Assignment
If a line in the records contains the string "menopauzy", show that line.

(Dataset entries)
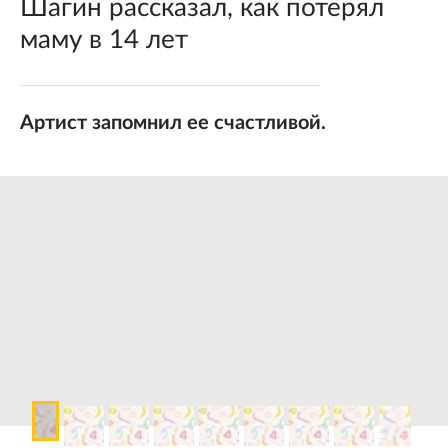
Шагин рассказал, как потерял
маму в 14 лет
Артист запомнил ее счастливой.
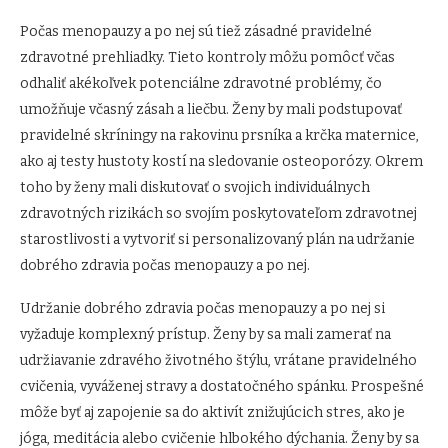
Počas menopauzy a po nej sú tiež zásadné pravidelné
zdravotné prehliadky. Tieto kontroly môžu pomôcť včas
odhaliť akékoľvek potenciálne zdravotné problémy, čo
umožňuje včasný zásah a liečbu. Ženy by mali podstupovať
pravidelné skríningy na rakovinu prsníka a krčka maternice,
ako aj testy hustoty kostí na sledovanie osteoporózy. Okrem
toho by ženy mali diskutovať o svojich individuálnych
zdravotných rizikách so svojím poskytovateľom zdravotnej
starostlivosti a vytvoriť si personalizovaný plán na udržanie
dobrého zdravia počas menopauzy a po nej.
Udržanie dobrého zdravia počas menopauzy a po nej si
vyžaduje komplexný prístup. Ženy by sa mali zamerať na
udržiavanie zdravého životného štýlu, vrátane pravidelného
cvičenia, vyváženej stravy a dostatočného spánku. Prospešné
môže byť aj zapojenie sa do aktivít znižujúcich stres, ako je
jóga, meditácia alebo cvičenie hlbokého dýchania. Ženy by sa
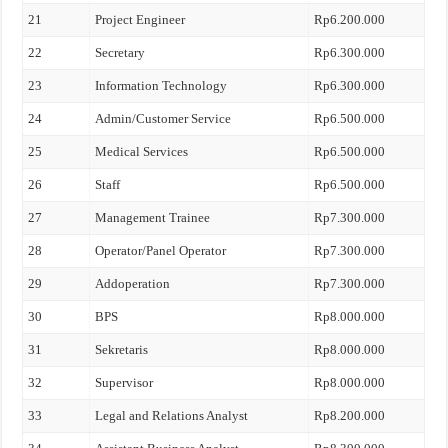
21
Project Engineer
Rp6.200.000
22
Secretary
Rp6.300.000
23
Information Technology
Rp6.300.000
24
Admin/Customer Service
Rp6.500.000
25
Medical Services
Rp6.500.000
26
Staff
Rp6.500.000
27
Management Trainee
Rp7.300.000
28
Operator/Panel Operator
Rp7.300.000
29
Addoperation
Rp7.300.000
30
BPS
Rp8.000.000
31
Sekretaris
Rp8.000.000
32
Supervisor
Rp8.000.000
33
Legal and Relations Analyst
Rp8.200.000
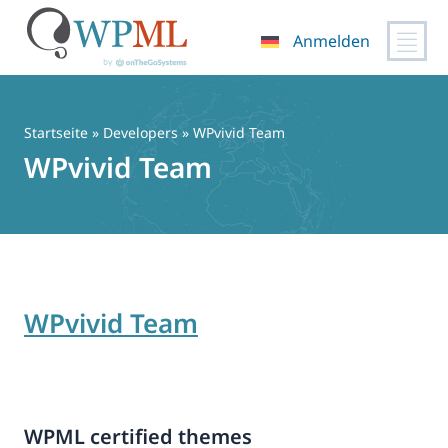
Anmelden
Zum
Inhalt
springen
Startseite
» Developers » WPvivid Team
WPvivid Team
WPvivid Team
WPML certified themes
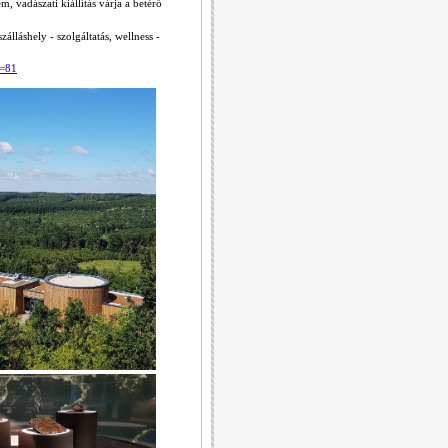
, vadászati kiállítás várja a betérő
álláshely - szolgáltatás, wellness -
p=81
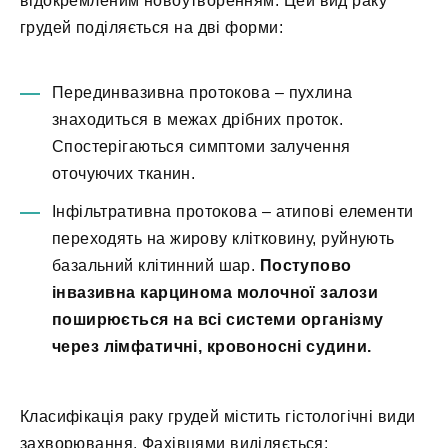
відокремленим новоутворенням. Цей вид раку
грудей поділяється на дві форми:
Перединвазивна протокова – пухлина
знаходиться в межах дрібних проток.
Спостерігаються симптоми залучення
оточуючих тканин.
Інфільтративна протокова – атипові елементи
переходять на жирову клітковину, руйнують
базальний клітинний шар.
Поступово
інвазивна карцинома молочної залози
поширюється на всі системи організму
через лімфатичні, кровоносні судини.
Класифікація раку грудей містить гістологічні види
захворювання. Фахівцями виділяється:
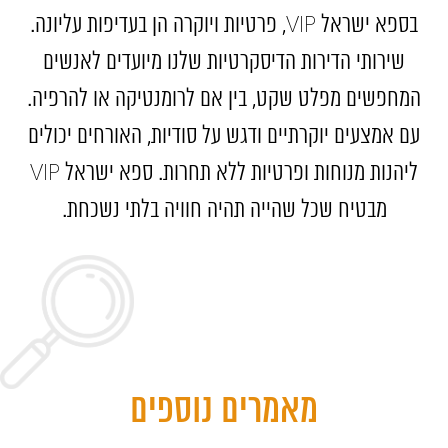
בספא ישראל VIP, פרטיות ויוקרה הן בעדיפות עליונה.
שירותי הדירות הדיסקרטיות שלנו מיועדים לאנשים
המחפשים מפלט שקט, בין אם לרומנטיקה או להרפיה.
עם אמצעים יוקרתיים ודגש על סודיות, האורחים יכולים
ליהנות מנוחות ופרטיות ללא תחרות. ספא ישראל VIP
מבטיח שכל שהייה תהיה חוויה בלתי נשכחת.
מאמרים נוספים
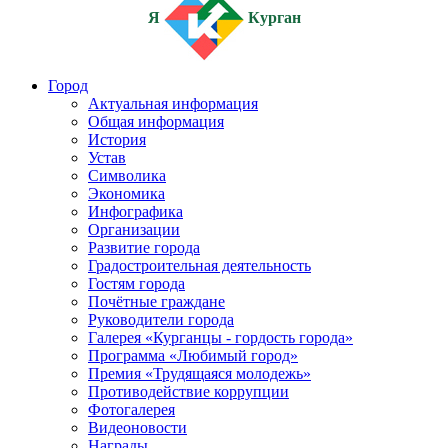
Я
Курган
Город
Актуальная информация
Общая информация
История
Устав
Символика
Экономика
Инфографика
Организации
Развитие города
Градостроительная деятельность
Гостям города
Почётные граждане
Руководители города
Галерея «Курганцы - гордость города»
Программа «Любимый город»
Премия «Трудящаяся молодежь»
Противодействие коррупции
Фотогалерея
Видеоновости
Награды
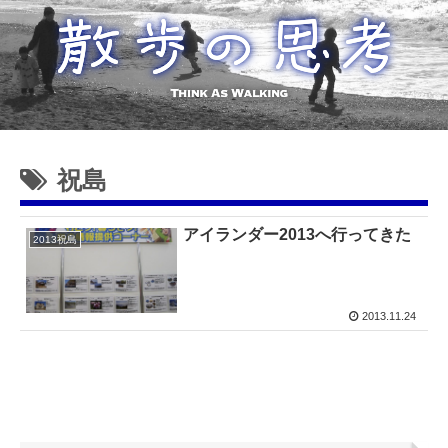
祝島
アイランダー2013へ行ってきた
2013祝島
2013.11.24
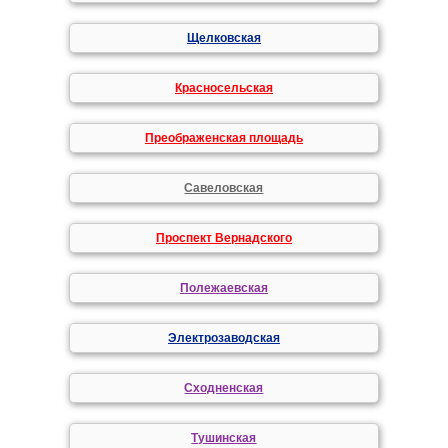
Щелковская
Красносельская
Преображенская площадь
Савеловская
Проспект Вернадского
Полежаевская
Электрозаводская
Сходненская
Тушинская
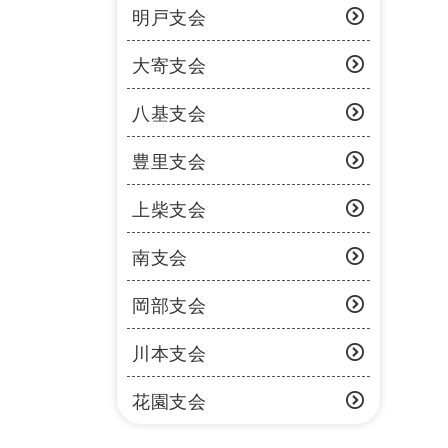
明戸支会
大寄支会
八基支会
豊里支会
上柴支会
南支会
岡部支会
川本支会
花園支会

Answer below
Počas menopauzy a po nej sú tiež zásadné pravidelné
dobrého zdravia počas menopauzy a po nej.
Udržanie dobrého zdravia počas menopauzy a po nej si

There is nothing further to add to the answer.